Besides the recurring mortgage payments, we also paid our electricity bill (€665.60) and got some small stuff from Action (€18.43).
Kids — €465.19
A big one this month are the expenses for our daughter. We still had to get some things for our trip to my wife’s family.
While a baby doesn’t need much, traveling safely with a baby does come with its own expenses which you can’t neglect:
- Passport (required, €40) and kids-id (optional, €8): Eventhough our daughter can’t really travel on her own, she still needs her own identification. Since we had to get her passport, we decided to immediately get her Belgian kids-ID. Furthermore, my wife needed to renew hers.
- Foldable stroller (€203.88): We got the ultra-compact Cybex Libelle. Eventhough it’s not as complete or heavy as the slightly larger versions of the foldable stroller (e.g. Cybex Breezy), we didn’t want to risk not being able to take it with us on the plane. The Libelle can fold to the size of carry-on, so cabin crew cannot say it’s too large.
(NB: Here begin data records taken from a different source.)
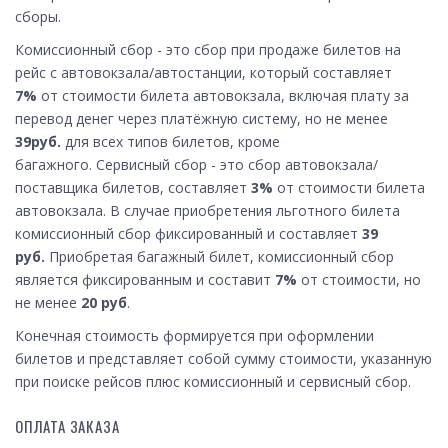
сборы.
Комиссионный сбор - это сбор при продаже билетов на
рейс с автовокзала/автостанции, который составляет
7%
от стоимости билета автовокзала, включая плату за
перевод денег через платёжную систему, но не менее
39руб.
для всех типов билетов, кроме
багажного. Сервисный сбор - это сбор автовокзала/
поставщика билетов, составляет
3%
от стоимости билета
автовокзала. В случае приобретения льготного билета
комиссионный сбор фиксированный и составляет
39
руб
.
Приобретая багажный билет, комиссионный сбор
является фиксированным и составит
7%
от стоимости, но
не менее
20 руб
.
Конечная стоимость формируется при оформлении
билетов и представляет собой сумму стоимости, указанную
при поиске рейсов плюс комиссионный и сервисный сбор.
ОПЛАТА ЗАКАЗА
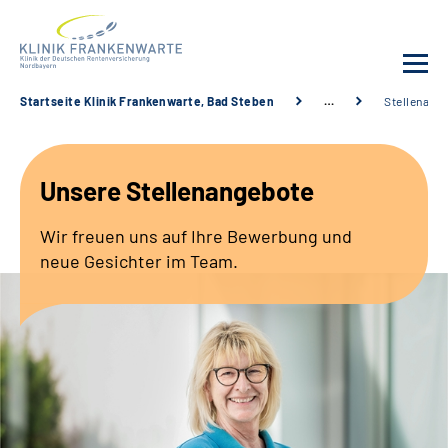
Startseite Klinik Frankenwarte, Bad Steben
…
Stellenang
Unsere Klinik
Unsere Stellenangebote
Leistungsangebot
Wir freuen uns auf Ihre Bewerbung und
Fachbereiche
neue Gesichter im Team.
Service
Karriere
Suche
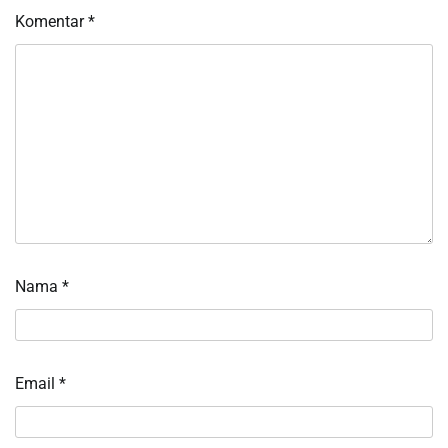
Komentar
*
Nama
*
Email
*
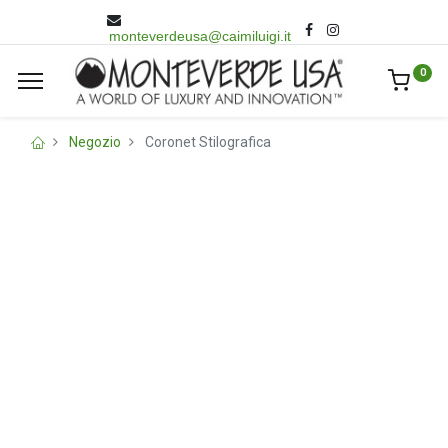
monteverdeusa@caimiluigi.it
0
Negozio
Coronet Stilografica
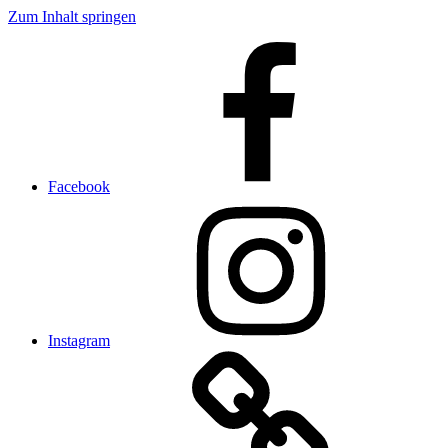
Zum Inhalt springen
Facebook
Instagram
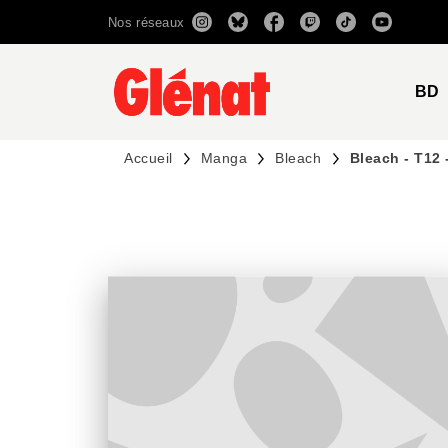
Nos réseaux
MENU
RECHERCHE
CONTENU
BD
Accueil
Manga
Bleach
Bleach - T12 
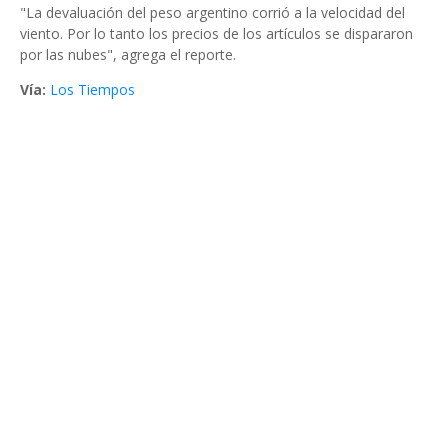
"La devaluación del peso argentino corrió a la velocidad del
viento. Por lo tanto los precios de los artículos se dispararon
por las nubes", agrega el reporte.
Vía:
Los Tiempos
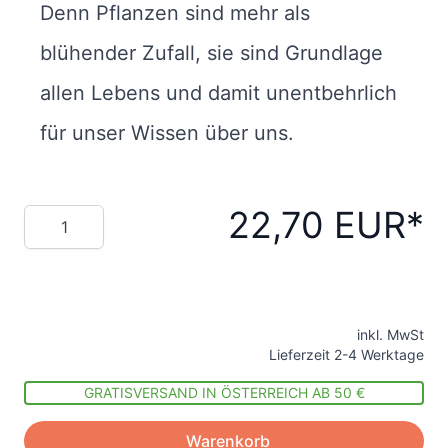
Denn Pflanzen sind mehr als
blühender Zufall, sie sind Grundlage
allen Lebens und damit unentbehrlich
für unser Wissen über uns.
22,70 EUR
Menge
inkl. MwSt
Lieferzeit 2-4 Werktage
GRATISVERSAND IN ÖSTERREICH AB 50 €
Warenkorb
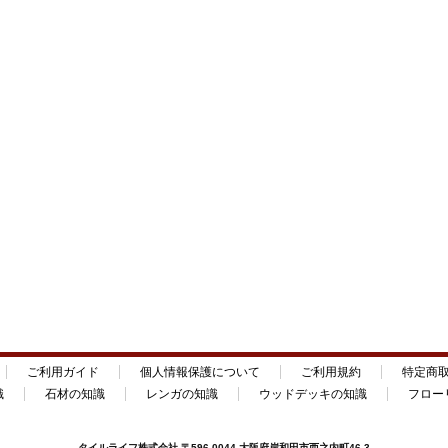
ご利用ガイド
個人情報保護について
ご利用規約
特定商
識
石材の知識
レンガの知識
ウッドデッキの知識
フロー
タイルライフ
株式会社 〒596-0044 大阪府岸和田市西之内町46-3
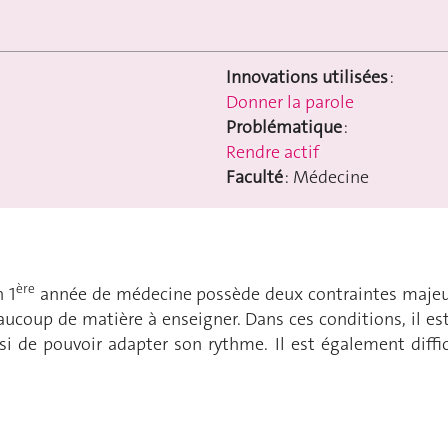
Innovations utilisées
:
Donner la parole
Problématique
:
Rendre actif
Faculté
: Médecine
ère
 1
année de médecine possède deux contraintes majeures 
eaucoup de matière à enseigner. Dans ces conditions, il est 
 de pouvoir adapter son rythme. Il est également diffici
On top of the traveling stuff, we also got some basic stuff such as breast milk packs (€15.45) and a larger milk bottle (€8.99).
Coupled with the baby travel gear we got (secondhand) summer clothes and bathing clothes as it will be summer when we go this winter (€143.67).
In October, we also visited our pediatrician (€12.48) and double-check for required shots and medicine we might need to protect our daughter from mosquitoes (real danger in South America!).
Finally, I bought more wet wipes (€25.50) and paper tissues (€2.22) to clean her little toosh.
Luxury — €433.55
Compared to last month, this is a lot lower, but still high, if we are honest. This time, the main culprit is a rental car with Sixt (€467.70) for the last week and a half of our holiday as we will drive to a beach resort.
Next to that, we have the monthly Netflix subscription (€15.99), oh and €100 on Win-For-Life -shame on me- as well as €30.05 for cozy seats and snacks in Theaters to watch Dune.
My parents decided to gift us the stroller I talked about earlier and covered the cost plus some extra.
Since we will go to my wife’s family during the holidays, we also bought them gifts (€59,81).
Person — €255.03
I still had some medical bills to pay, but all of the expenses got covered by my employers’ health insurance. Thanks to those refunds I recuperated the expenses from last month which result in this month being positive.
Food & supplies — €127.87
Food being this low has one simple reason, my wife paid for most this month using her meal vouchers. I only paid for my personal groceries (€78.33) such as Monster Ultra.
Funny enough, the biggest expense was small snacks (€41.14) throughout the month while we were out to the zoo for example.
Restaurants (€3.90) were barely anything either as this month was on my wife.
Banking and insurance — €45.16
Finally, we have banking and insurance. I was able to limit it thanks to cashback:
- Family insurance: €7.69
- Cashback: +€2.28
Online business — €8.20
I admit I bought the two newspapers with my interview. I just had to see what they made out of it. It wasn’t too bad. A bit too out of context but it could’ve been worse.
Transportation — €2
All the expenses
With multiple income streams providing €4,066.78 and controlled expenses, my remaining net income in October was well above 60%: 2836.55. This gives me a Savings Rate of €2,836.55/€4,066.78 = 69.62%.